Uyuşmazlık, boşanmaya sebep olan olaylarda kusurun kimden kaynaklandığı, kadın tanıklarının beyanlarına itibar edilip edilmeyeceği, kadın yararına tedbir nafakasına ve maddî ve manevi tazminata hükmedilmesinin şartlarının somut olayda gerçekleşip gerçekleşmediği, miktarlarının dosya kapsamına ve hakkaniyete uygun olup olmadığı noktasında toplanmaktadır.

2. İlgili Hukuk

6100 sayılı Kanun'un 369 uncu maddesinin birinci fıkrası ile 370 inci ve 371 inci maddeleri, 4721 sayılı Kanun'un 166 ıncı maddesinin birinci ve ikinci, 169 uncu maddesi, 174 üncü maddesinin birinci ve ikinci fıkrası, 175 inci maddesi, 176 ncı maddesi, 6098 sayılı Türk Borçlar Kanunu'nun 50 nci ve 51 inci maddeleri.

3. Değerlendirme

1.Bölge Adliye Mahkemelerinin nihai kararlarının bozulması 6100 sayılı Kanun'un 371 inci maddesinde yer alan sebeplerden birinin varlığı hâlinde mümkündür.

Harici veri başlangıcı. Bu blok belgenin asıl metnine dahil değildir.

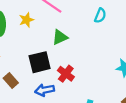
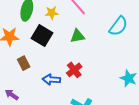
cyan semicircle: (100, 16) -> (118, 26), size x1.5
black square: (40, 62) -> (42, 36), moved, turned 30

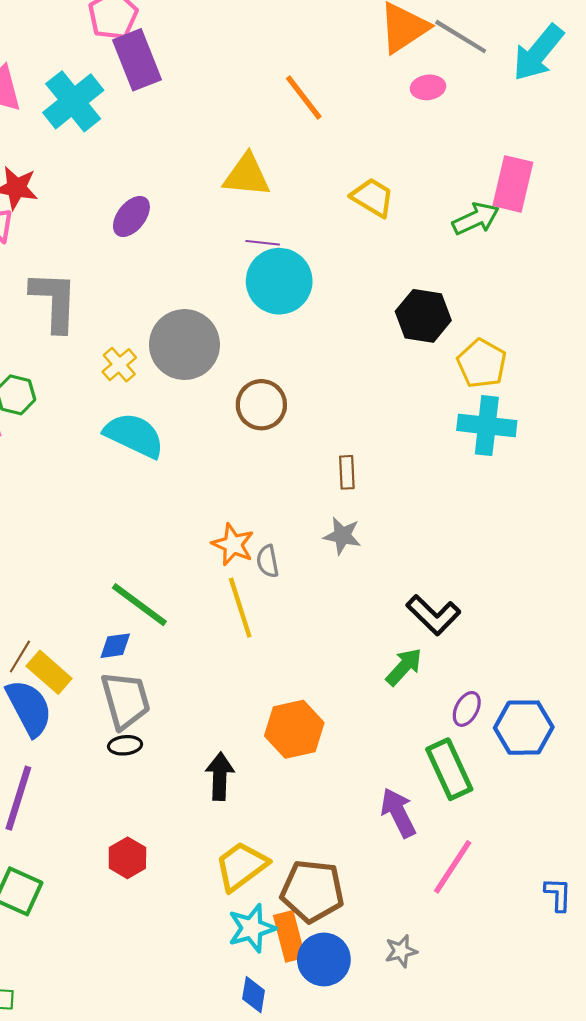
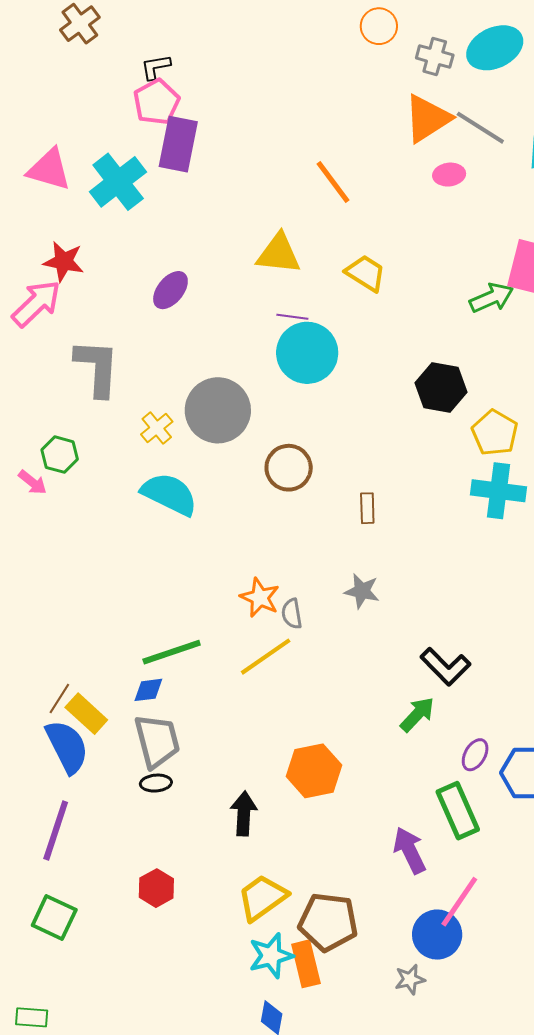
purple rectangle: (137, 60) -> (178, 144), turned 32
yellow trapezoid: (373, 197) -> (366, 273), moved
brown rectangle: (347, 472) -> (367, 508), moved
green line: (139, 605) -> (172, 652), turned -56
yellow line: (240, 608) -> (266, 657), turned 72
blue circle: (324, 960) -> (437, 935), moved

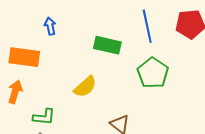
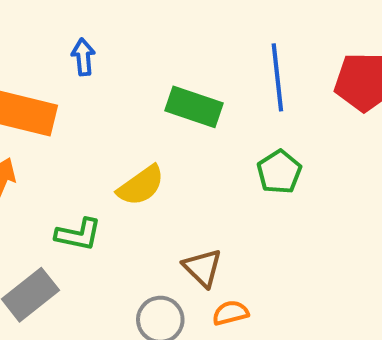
green pentagon: (153, 73) -> (279, 172), size x0.7
green L-shape: (44, 117) -> (78, 234), moved

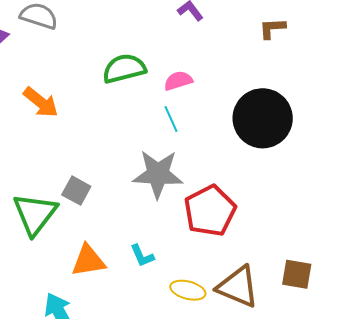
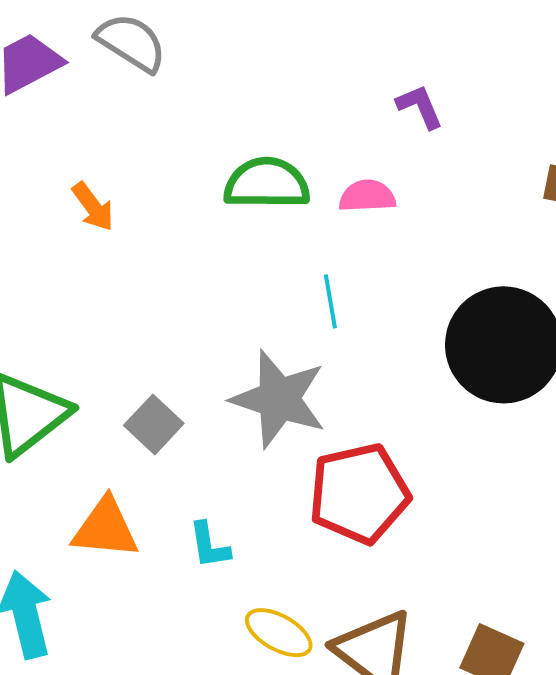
pink semicircle: (178, 81) -> (367, 196), moved
orange arrow: (41, 102) -> (93, 207), size x0.7
gray square: (76, 191) -> (154, 424), moved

2. Temyizen ..., tarafların karşılıklı iddia ve savunmalarına, dayandıkları belgelere, uyuşmazlığa uygulanması gereken hukuk kuralları ile hukuki ilişkinin nitelendirilmesine, dava şartlarına, yargılama ve ispat kuralları ile kararda belirtilen gerekçelere göre usul ve kanuna uygun olup davalı-davacı erkek vekili tarafından temyiz dilekçesinde ileri sürülen nedenler kararın bozulmasını gerektirecek nitelikte görülmemiştir.

VI. KARAR

Açıklanan sebeple;

Temyiz olunan Bölge Adliye Mahkemesi kararının 6100 sayılı Kanun'un 370 inci maddesinin birinci fıkrası uyarınca ONANMASINA,

Aşağıda yazılı temyiz giderinin temyiz edene yükletilmesine,

Dosyanın İlk Derece Mahkemesine, kararın bir örneğinin Bölge Adliye Mahkemesine gönderilmesine,

20.06.2023 tarihinde oy birliğiyle karar verildi.